When you divide by n you are assuming that your data are telling you everything. What I mean by this is you are assuming that each observation you see is equally likely. So if you observed 120 200 320 380 450, then each is equally likely to occur with probability 1/5. Then everything is based on this idea. This is called the empirical distribution.

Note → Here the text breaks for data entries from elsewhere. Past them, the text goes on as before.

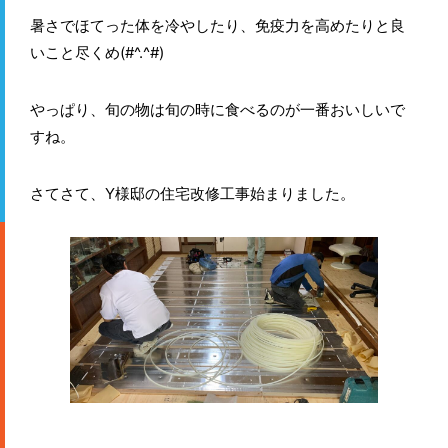
暑さでほてった体を冷やしたり、免疫力を高めたりと良
いこと尽くめ(#^.^#)
やっぱり、旬の物は旬の時に食べるのが一番おいしいで
すね。
さてさて、Y様邸の住宅改修工事始まりました。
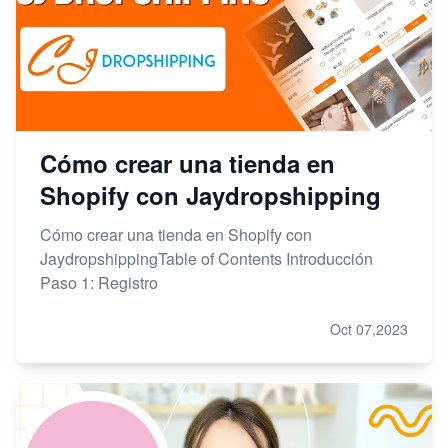
Cómo crear una tienda en
Shopify con Jaydropshipping
Cómo crear una tienda en Shopify con
JaydropshippingTable of Contents Introducción
Paso 1: Registro
Oct 07,2023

However, sometimes this doesn't really do the best job of predicting what is going on in the underlying distribution. Another way to view the five observations 120 200 320 380 450 is that these probably are not the only five possible values. There are probably a lot of other possible values that are in between my observations and based on the data. in particular I'd like the predicted 50th percentile to be the "middle" of the data. So here I would like the 50% to be 320. In other words F(320)=P(X<=320)=.5=3/6=3/(n+1). So to get this idea to work you have to divide by n+1.

As others mentioned use the smoothed estimate when doing moment matching or when doing p-p plots. Otherwise use the actual empirical distribution.

As n-> infinity these two values should approach each other.
#12
02-04-2012, 02:40 AM
 Ionic Order Member CAS SOA Join Date: Jan 2011 Location: Denver Posts: 1,284

I don't get the part about you how you would like the 50% percentile to be 320. Why do you want that? What if you had 6 data points?
#13
02-04-2012, 10:27 AM
 UFActuary Member Join Date: Jul 2005 Posts: 3,431

Quote:
 Originally Posted by HiLine I don't get the part about you how you would like the 50% percentile to be 320. Why do you want that? What if you had 6 data points?
HiLine, if the goal is to match your observation and best fit it to one of the distribution functions, you can only assume what's given to you. If you have 5 data points, you would not be able to assess what if you had 6. The N+1 is a smoothing technique as to artificially create some space between the first and last data points.

I think the smoothing is easiest to comprehend if you look at just 2 datapoints.

Lets say the values are 50, 100

If you use empirical no smoothing). x = 50 would be 0.5, x = 100 would be 100%.

But this would be a very poor assumption if these are sample observations from a model.

If you use n+1 and now do it

50 is 1/3 and 100 is 2/3

Makes much more sense. It's like in Microsoft Word when you Center your text so there's a left-margin and a right-margin.

you have 1/3 margin to the left and the same 1/3 margin between points, and then there's an equal margin to the right because it's easy to see there's likely more distribution you're not getting... and the middle of the distribution should not be 50 or 100.... it should be the average of the 2.

And sure enough 1/3 + 2/3 /2 = 50% and that lies at 75.

On another note, I read somewhere that you have to have more than 2 observations to really fit the data.... Not sure what the minimum was.
#14
02-04-2012, 11:11 AM
 Ionic Order Member CAS SOA Join Date: Jan 2011 Location: Denver Posts: 1,284

I was wondering about the margin thing too when I had to deal with questions whose empirical estimation uses ogives. So the percentile smoothing method solves this problem! Thanks a lot for your explanation!